When the COVID-19 pandemic forced most of the world into lockdown in March 2020, U.S. colleges and universities shifted to online learning in a hurry. While most U.S. college students were already accustomed to hybrid coursework—face-to-face courses usually include online components—educators understood that protracted online learning would erode the quality of higher education and jeopardize continuing and future enrollment.
Creating safe, in-person learning was a top priority for Purdue University. Administrators wanted to get students back to campus as soon as possible. One of the most prestigious public universities in the U.S., Purdue is esteemed for its engineering and computer science programs. Administrators recognized that in-house technological knowhow could yield an effective contact tracing system.
University executives turned to Ian Pytlarz, a Purdue alumnus and lead data scientist in Institutional Data Analytics + Assessment (IDA+A), for ideas. A division of the provost’s office, IDA+A conducts research and statistical and predictive analysis to support evidence-based decisions on everything from enrollment to retention and academic success to campus operations. Pytlarz leads a team of data scientists who focus on analysis, assessment and governance that give Purdue an accurate picture of the state of the campus community.
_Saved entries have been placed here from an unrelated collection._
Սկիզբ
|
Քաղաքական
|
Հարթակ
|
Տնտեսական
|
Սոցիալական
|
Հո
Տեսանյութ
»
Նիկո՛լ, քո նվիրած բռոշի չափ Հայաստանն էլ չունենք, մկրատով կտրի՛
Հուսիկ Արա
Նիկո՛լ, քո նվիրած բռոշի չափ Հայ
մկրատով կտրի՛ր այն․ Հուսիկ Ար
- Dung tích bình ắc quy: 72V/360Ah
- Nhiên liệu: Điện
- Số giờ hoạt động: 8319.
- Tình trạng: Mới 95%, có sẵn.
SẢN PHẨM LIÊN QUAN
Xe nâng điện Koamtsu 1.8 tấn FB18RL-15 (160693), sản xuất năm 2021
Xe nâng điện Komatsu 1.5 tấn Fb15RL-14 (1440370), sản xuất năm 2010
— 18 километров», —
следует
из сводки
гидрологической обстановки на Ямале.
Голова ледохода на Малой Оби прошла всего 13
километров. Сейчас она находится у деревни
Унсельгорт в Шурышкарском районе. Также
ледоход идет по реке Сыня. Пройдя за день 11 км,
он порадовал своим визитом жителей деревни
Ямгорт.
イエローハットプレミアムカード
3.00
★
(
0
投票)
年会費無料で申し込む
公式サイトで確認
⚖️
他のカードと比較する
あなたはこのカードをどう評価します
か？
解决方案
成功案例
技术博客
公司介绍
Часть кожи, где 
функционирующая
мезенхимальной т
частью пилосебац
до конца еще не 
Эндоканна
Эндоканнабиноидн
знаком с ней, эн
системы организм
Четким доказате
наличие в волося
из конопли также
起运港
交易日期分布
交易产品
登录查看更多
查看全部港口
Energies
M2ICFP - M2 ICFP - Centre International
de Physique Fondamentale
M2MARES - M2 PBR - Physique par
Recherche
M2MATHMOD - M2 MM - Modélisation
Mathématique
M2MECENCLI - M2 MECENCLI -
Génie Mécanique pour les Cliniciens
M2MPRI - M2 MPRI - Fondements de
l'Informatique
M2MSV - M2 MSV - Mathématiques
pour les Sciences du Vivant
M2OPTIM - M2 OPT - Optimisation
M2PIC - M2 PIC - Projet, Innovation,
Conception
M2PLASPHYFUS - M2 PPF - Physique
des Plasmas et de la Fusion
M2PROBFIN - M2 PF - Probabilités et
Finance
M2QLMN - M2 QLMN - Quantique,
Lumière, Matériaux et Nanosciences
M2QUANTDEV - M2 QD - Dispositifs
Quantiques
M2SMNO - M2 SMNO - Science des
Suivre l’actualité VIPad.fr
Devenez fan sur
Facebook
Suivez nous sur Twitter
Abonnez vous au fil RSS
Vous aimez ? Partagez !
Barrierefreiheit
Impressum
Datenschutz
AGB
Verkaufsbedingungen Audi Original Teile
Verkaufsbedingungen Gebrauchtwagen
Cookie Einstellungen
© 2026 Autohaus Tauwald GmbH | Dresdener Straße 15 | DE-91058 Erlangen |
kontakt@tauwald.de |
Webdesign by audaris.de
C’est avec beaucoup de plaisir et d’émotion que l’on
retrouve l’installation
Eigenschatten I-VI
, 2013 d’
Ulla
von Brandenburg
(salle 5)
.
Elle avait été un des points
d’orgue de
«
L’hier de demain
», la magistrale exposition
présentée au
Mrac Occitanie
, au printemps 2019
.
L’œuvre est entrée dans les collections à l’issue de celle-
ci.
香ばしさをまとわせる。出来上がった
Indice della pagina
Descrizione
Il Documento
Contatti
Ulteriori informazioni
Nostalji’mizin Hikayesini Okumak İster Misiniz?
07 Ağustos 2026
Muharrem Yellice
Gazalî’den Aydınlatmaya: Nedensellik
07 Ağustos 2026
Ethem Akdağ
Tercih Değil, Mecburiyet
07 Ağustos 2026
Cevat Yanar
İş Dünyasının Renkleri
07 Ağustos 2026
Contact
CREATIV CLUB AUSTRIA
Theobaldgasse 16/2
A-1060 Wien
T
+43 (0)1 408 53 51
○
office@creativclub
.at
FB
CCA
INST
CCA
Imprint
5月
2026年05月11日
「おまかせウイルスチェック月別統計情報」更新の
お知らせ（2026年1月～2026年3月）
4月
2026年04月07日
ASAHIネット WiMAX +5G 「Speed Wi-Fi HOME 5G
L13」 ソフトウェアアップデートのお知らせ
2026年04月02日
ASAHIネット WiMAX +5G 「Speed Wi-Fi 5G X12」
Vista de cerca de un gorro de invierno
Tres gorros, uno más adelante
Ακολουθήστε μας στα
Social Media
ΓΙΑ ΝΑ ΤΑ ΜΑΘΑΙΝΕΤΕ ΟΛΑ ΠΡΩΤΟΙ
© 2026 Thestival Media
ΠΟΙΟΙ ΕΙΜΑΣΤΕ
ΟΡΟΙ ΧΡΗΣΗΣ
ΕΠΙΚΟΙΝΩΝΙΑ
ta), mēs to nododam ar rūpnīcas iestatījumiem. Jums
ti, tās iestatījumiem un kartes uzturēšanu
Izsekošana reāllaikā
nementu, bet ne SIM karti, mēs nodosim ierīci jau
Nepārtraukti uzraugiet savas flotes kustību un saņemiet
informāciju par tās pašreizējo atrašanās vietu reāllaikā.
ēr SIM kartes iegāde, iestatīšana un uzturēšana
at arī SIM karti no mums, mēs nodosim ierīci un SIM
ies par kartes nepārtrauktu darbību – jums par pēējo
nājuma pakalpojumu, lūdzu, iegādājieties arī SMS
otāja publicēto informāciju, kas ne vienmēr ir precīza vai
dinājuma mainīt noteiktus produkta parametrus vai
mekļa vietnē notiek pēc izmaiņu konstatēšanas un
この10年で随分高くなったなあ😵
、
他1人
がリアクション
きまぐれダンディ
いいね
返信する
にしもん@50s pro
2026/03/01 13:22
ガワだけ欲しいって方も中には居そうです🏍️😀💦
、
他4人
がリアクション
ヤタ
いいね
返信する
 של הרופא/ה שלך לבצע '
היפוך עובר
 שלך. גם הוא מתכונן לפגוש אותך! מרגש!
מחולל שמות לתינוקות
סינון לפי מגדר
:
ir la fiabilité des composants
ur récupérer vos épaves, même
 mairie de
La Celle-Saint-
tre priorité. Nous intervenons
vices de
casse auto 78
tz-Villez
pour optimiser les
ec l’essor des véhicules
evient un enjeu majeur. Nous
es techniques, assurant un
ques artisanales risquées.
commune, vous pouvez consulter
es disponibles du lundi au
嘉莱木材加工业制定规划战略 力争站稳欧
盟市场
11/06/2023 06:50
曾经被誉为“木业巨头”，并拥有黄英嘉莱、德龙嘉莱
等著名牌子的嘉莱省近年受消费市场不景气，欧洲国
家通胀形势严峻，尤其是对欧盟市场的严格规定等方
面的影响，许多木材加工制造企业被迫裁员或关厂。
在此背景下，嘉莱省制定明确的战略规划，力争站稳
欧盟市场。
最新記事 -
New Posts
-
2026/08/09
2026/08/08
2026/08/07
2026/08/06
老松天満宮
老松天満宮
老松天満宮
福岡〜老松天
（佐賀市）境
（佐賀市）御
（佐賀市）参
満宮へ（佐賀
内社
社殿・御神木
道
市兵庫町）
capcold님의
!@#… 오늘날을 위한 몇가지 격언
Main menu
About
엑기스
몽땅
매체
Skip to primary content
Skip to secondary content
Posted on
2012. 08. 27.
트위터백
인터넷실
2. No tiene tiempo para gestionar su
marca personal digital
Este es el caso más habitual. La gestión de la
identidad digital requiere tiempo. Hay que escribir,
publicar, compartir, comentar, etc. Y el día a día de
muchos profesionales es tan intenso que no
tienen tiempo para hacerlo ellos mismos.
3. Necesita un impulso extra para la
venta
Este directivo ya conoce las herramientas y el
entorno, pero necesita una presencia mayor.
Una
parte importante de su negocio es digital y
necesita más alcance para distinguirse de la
“We have access to virtually everything,” says Pytlarz. “We have grades, we can view who’s in class with whom, class schedules, every card swipe in every door, every dining swipe, every gym swipe, fraternity and sorority housing records and wireless transactions on our Wi-Fi network.”
Under normal conditions, these large troves of data allow Purdue to do everything universities usually do, from creating class schedules, serving meals in dining halls, securing access to campus facilities, processing grades, and maintaining well-functioning information technology resources. But during the pandemic, Purdue put this data to work to keep students safe.
When the university closed at the beginning of the pandemic, Pytlarz and his team of data scientists were busy. “I knew how serious it was and that we needed to do something big, or this was going to be a mess,” says Pytlarz. With university leadership determined to avoid a long-term shutdown, Pytlarz knew the only way forward was to devise a bold, creative solution. “When we shut down, we began to work on developing what would become one of the most sophisticated digital contact tracing systems in the world.”
To transform these disparate and disconnected data sources into a comprehensive, consent-based map of student behavior and patterns of contact, Pytlarz needed a solution that could reveal relationships among millions of data points. “I knew we could mitigate the threat by understanding who spent time with whom and where,” he says, “and accurately predict where virus transmission might occur.” But making these connections wasn’t going to be easy. Analyzing so many kinds of data demanded an industrial-strength solution.
Pytlarz was already using VMware Greenplum, a massively parallel processing (MPP) database, for other operational projects at the university. It made sense to build on this solution to create the contact tracing system. “We were already using VMware Greenplum as a gray box for all sorts of data at the university,” says Pytlarz. “I knew we could use it as the basis of a contact tracing system because it would allow us to create a solution that would consider all the wireless access point logs to see where and when students were co-located for long periods of time. This meant our executive and medical teams could access all the data they could ever want.”
Pytlarz used Greenplum to design a system that allows a cluster of servers to operate as a single database supercomputer to perform queries exponentially faster. By ingesting and rapidly processing millions of data points generated by data about student interaction and contact, the university could quickly identify and isolate students who tested positive for COVID.
“When we got test results, which came in roughly every hour from our onsite testing facility, that would go into our system, it would pull out every significant contact from that exhaustive list and send that out to the medical team,” says Pytlarz. “And that would all be done within five minutes of our getting a positive test. The medical team always had very up-to-date information on who was at risk, who needed to be tested, and who needed to be pulled out of their dorm and moved to isolation housing,” says Pytlarz. “And we were on top of it through the entire pandemic. Every decision university executives made throughout the pandemic was based on data continually flowing from our systems. And we never had a major outbreak.”
Dissolving information silos to support the development of the contact tracing system helped dissolve other silos, too. “When the pandemic arrived, we started breaking down those silos because the pandemic created a great deal of willingness across the institution,” says Pytlarz. By helping different players across campus create openings between departments and operational systems, IDA+A has found more ways to use data at Purdue to improve other ways the university does business.
“We’re working with our energy and utilities area right now to improve power plant efficiency,” says Pytlarz. “Purdue runs its own power plant. We’re called the boilermakers for a reason. We have a lot of boilers.” Pytlarz and his team of data scientists harnessed the principles they used to develop the contact tracing system to analyze utility efficiency. “Our annual utility budget is about USD $20 million. If we can shave a couple of percentage points off that, we’re talking real money,” he says.
And how does the improvement in power efficiency make life better for students? “For the past 10 years, Purdue has frozen tuition at 2012 rates,” says Pytlarz. “We work every day so students can have a more affordable education so that we can be a good value for them.”